In 1970, I was offered a job teaching in an Anaconda copper mine in the Atacama Desert of northern Chile. I jumped at it. I sold my poor little Karmen Ghia, that had survived an accident in Mexico, and eagerly hopped on a plane to Santiago. The mine however was located in the driest nonpolar desert in the world, a long way from the sophisticated capital city.
Almost immediately, plans of teaching only the junior high students had to be reevaluated. All of the other teachers had departed, because of rumors that the U.S.-owned mine would be nationalized if the Socialist candidate for president, Salvador Allende, was elected in early September. I had to teach all of the grades, from kindergarten through junior high. I divided the school into morning and afternoon sessions and engaged enthusiastic parent volunteers to help me during each session.

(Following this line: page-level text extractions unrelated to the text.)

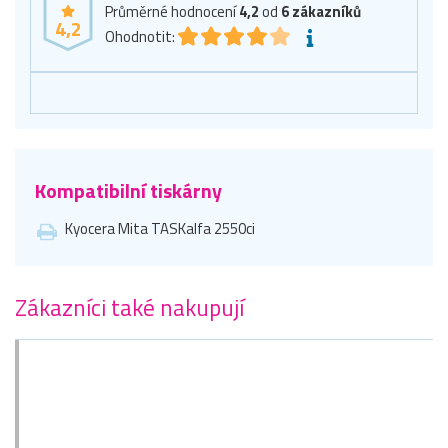
Průměrné hodnocení
4,2
od
6
zákazníků
4,2
Ohodnotit:
Kompatibilní tiskárny
Kyocera Mita TASKalfa 2550ci
Zákazníci také nakupují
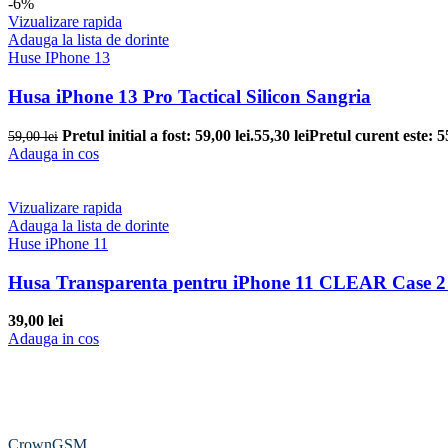
-6%
Vizualizare rapida
Adauga la lista de dorinte
Huse IPhone 13
Husa iPhone 13 Pro Tactical Silicon Sangria
Pretul initial a fost: 59,00 lei.
55,30
lei
Pretul curent este: 55
59,00
lei
Adauga in cos
Vizualizare rapida
Adauga la lista de dorinte
Huse iPhone 11
Husa Transparenta pentru iPhone 11 CLEAR Case 
39,00
lei
Adauga in cos
CrownGSM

On a national level, after a very complicated three-way vote in which no candidate received a majority, Allende, with approximately 36.6% of the vote, had his victory confirmed by a Congressional vote. The mine was in turmoil, with the expat employees concerned that their jobs would end. Many Chileans were even more fearful of the new government and began researching how they could flee the country over the Andes Mountains.
By chance I had been in Santiago to see Allende appear on the balcony of La Moneda, the Presidential Palace, on the day of his inauguration where some of the country’s leading musicians, including the Parra family, had performed, and a large crowd of his supporters cheered him wildly.

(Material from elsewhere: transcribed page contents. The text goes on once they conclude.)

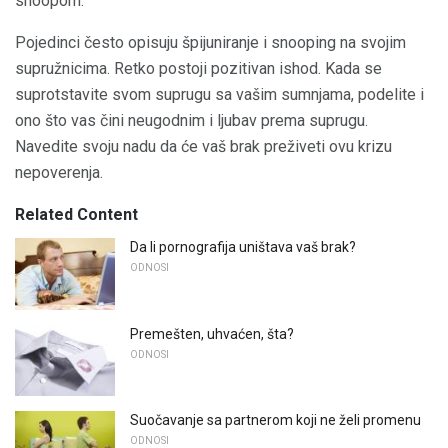
snoopom. "
Pojedinci često opisuju špijuniranje i snooping na svojim
supružnicima. Retko postoji pozitivan ishod. Kada se
suprotstavite svom suprugu sa vašim sumnjama, podelite i
ono što vas čini neugodnim i ljubav prema suprugu.
Navedite svoju nadu da će vaš brak preživeti ovu krizu
nepoverenja.
Related Content
Da li pornografija uništava vaš brak?
ODNOSI
Premešten, uhvaćen, šta?
ODNOSI
Suočavanje sa partnerom koji ne želi promenu
ODNOSI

I managed to maintain my jerry-rigged school schedule until Christmas vacation when I flew to Brazil to visit family friends. When I returned in January the school was in fact nationalized. My job no longer existed, and I was given an airline ticket home. I transferred the first-class ticket to economy class and arranged stops in almost every country between Chile and the US.
The trip, like prior trips to Europe in 1966 and Mexico in 1968 was transformational. While riding a bus on windy mountain roads in Bolivia, my indigenous fellow passengers covered me with a smoky blanket. As we disembarked into the dark cold night for refreshments at a little bar-restaurant, the owner told me that less than four years earlier Che Guevara had been murdered nearby. Visiting museums and archaeological sites in Peru peaked my lifelong interest in the cultures that existed before the arrival of the Spanish. Roaming freely around Machu Picchu at dawn, possible then, is something I will never forget.
A little more than two years after my arrival home, I read that a CIA-backed coup d’etat had ousted the government of Salvador Allende who committed suicide during the turmoil. That precipitated a reign of terror in which it has been estimated that over 3,000 civilians were disappeared or killed.
Thinking back to that moment I witnessed Allende’s public appearance on his inauguration day , I felt great sadness that less than three years after that the hopes of so many people had been dashed, and one of the world’s great democracies had been silenced until 1990.